- Function: Experimental rocket
- Manufacturer: Cook Electric Co.
- Country of origin: United States

Size
- Height: 7.6 metres (25 ft)
- Diameter: 1,300 millimetres (51 in)
- Mass: 2,000 kilograms (4,500 lb)
- Stages: One

Launch history
- Status: Retired
- Launch sites: Edwards Air Force Base Holloman Air Force Base
- Total launches: 4
- Partial failure(s): 4
- First flight: January 26, 1954
- Last flight: April 3, 1956

First stage
- Powered by: 1
- Maximum thrust: 222 kN (50,000 lb_{f})
- Burn time: 3 seconds
- Propellant: Solid

= Cherokee (rocket) =

Experimental rocket

The Cherokee was an experimental rocket built by the Cook Electric Co. for use by the United States Air Force during the 1950s for the testing of ejection seats.

==History==
Made from aluminum, Cherokee was a blocky, simple design that was designed for air-launch from a B-29 bomber. It was operated as part of Project Whoosh, an effort to determine if the use of ejection seats at supersonic speeds was feasible.

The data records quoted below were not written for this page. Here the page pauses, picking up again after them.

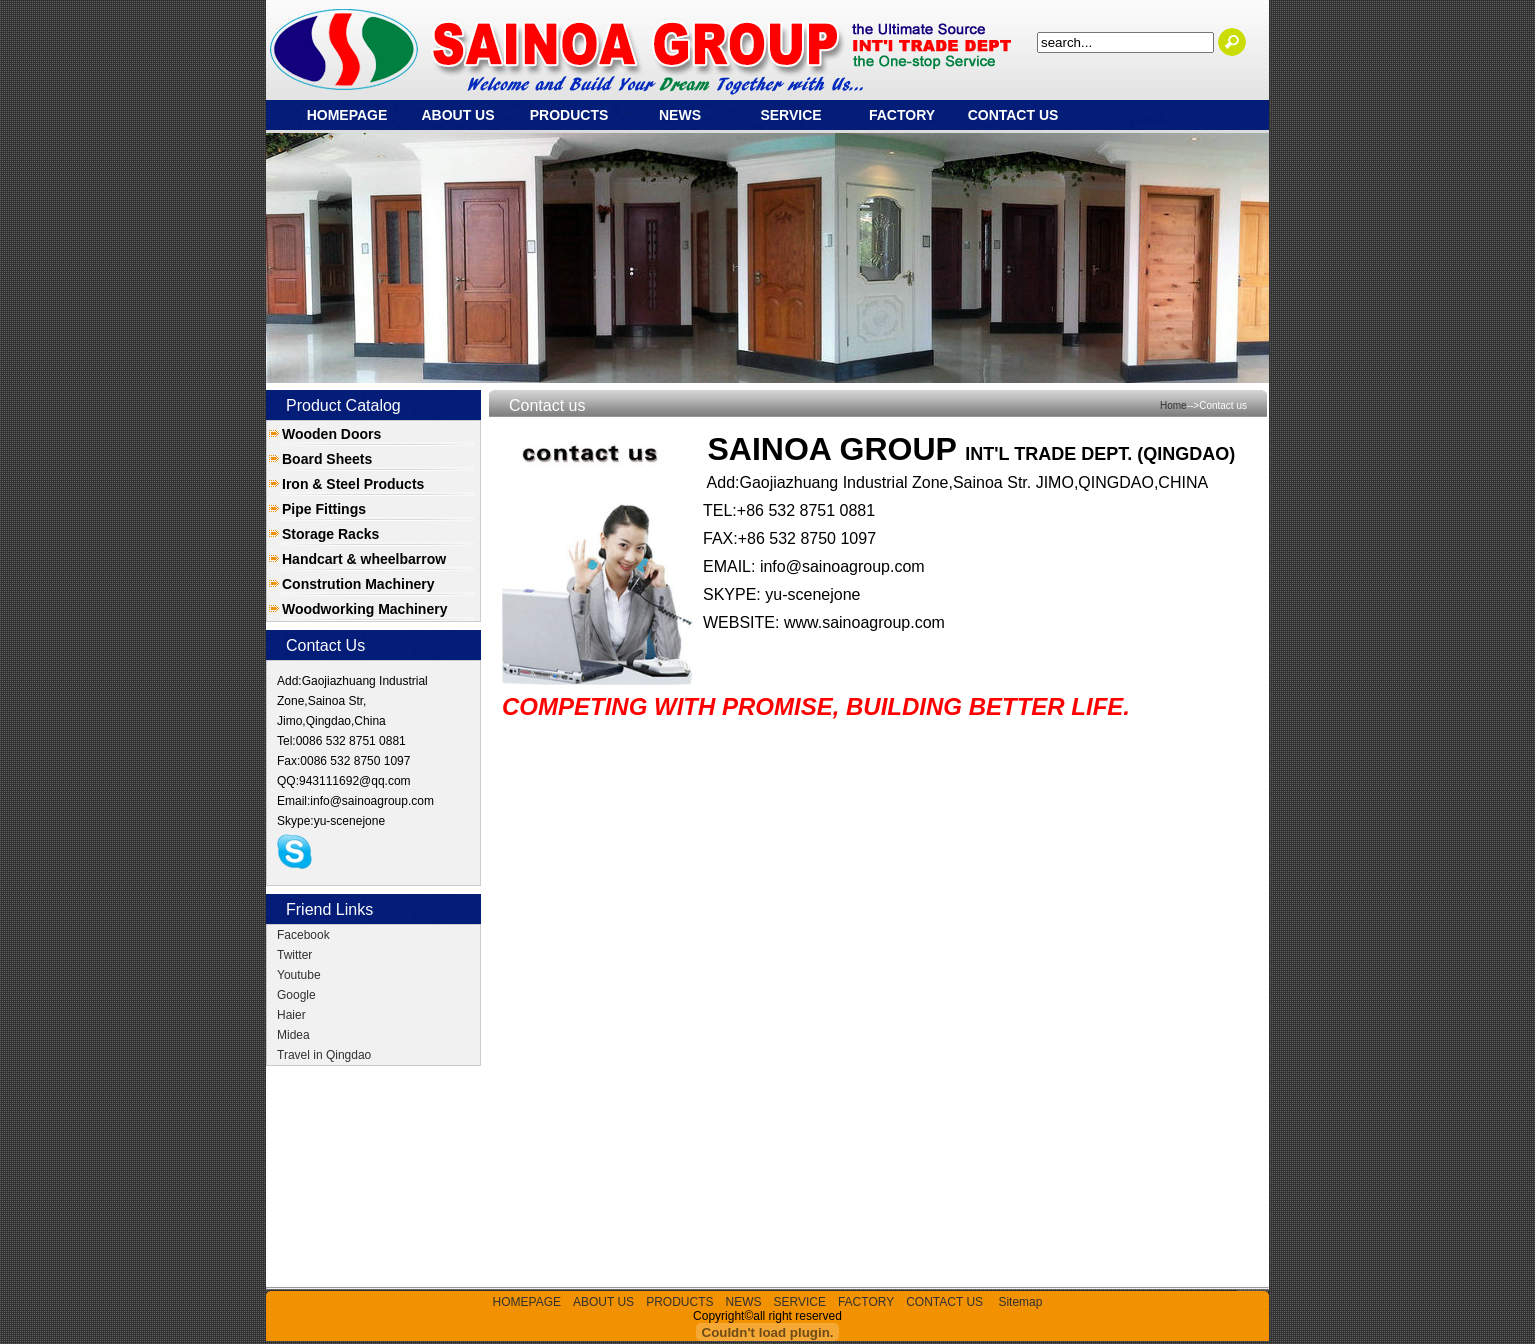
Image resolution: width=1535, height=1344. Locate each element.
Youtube (299, 975)
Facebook (303, 935)
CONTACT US (1013, 115)
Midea (293, 1035)
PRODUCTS (569, 115)
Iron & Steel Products (353, 484)
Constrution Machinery (358, 584)
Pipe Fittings (324, 509)
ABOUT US (457, 115)
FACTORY (902, 115)
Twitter (294, 955)
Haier (291, 1015)
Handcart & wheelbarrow (364, 559)
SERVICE (790, 115)
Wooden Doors (331, 434)
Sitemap (1020, 1302)
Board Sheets (327, 459)
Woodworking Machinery (364, 609)
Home (1173, 405)
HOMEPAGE (347, 115)
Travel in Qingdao (324, 1055)
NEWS (680, 115)
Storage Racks (330, 534)
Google (296, 995)
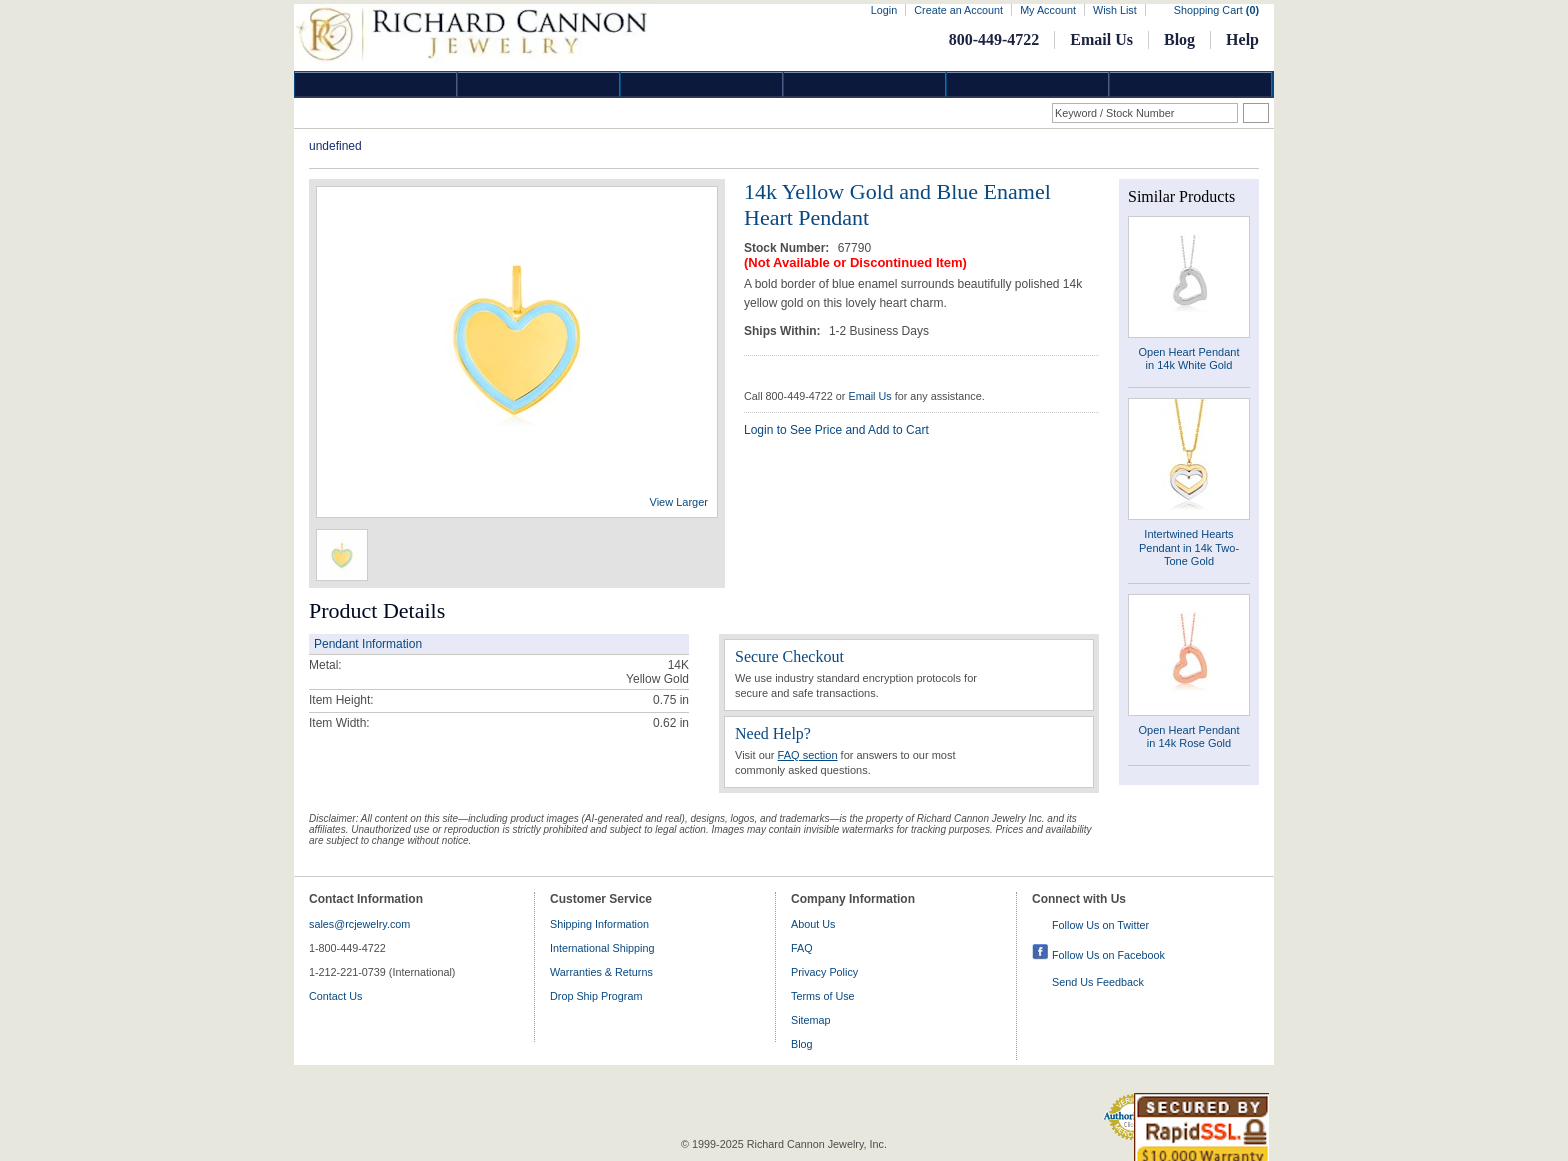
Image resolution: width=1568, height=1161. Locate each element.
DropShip (1191, 84)
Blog (1179, 39)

Launched from the B-29 mothership at an altitude of 6 mi it would fire a solid-fueled rocket to accelerate to supersonic speed, at which point the ejection seat, containing an anesthetized chimpanzee as a test subject, would be fired. The first test took place on January 26, 1954, at Edwards Air Force Base; another test in June was held before the project moved to Holloman Air Force Base, with two further tests being carried out in July 1955 and April 1956. None of the four chimpanzees used in the tests survived due to difficulties with the ejection system, however the project was considered a partial success.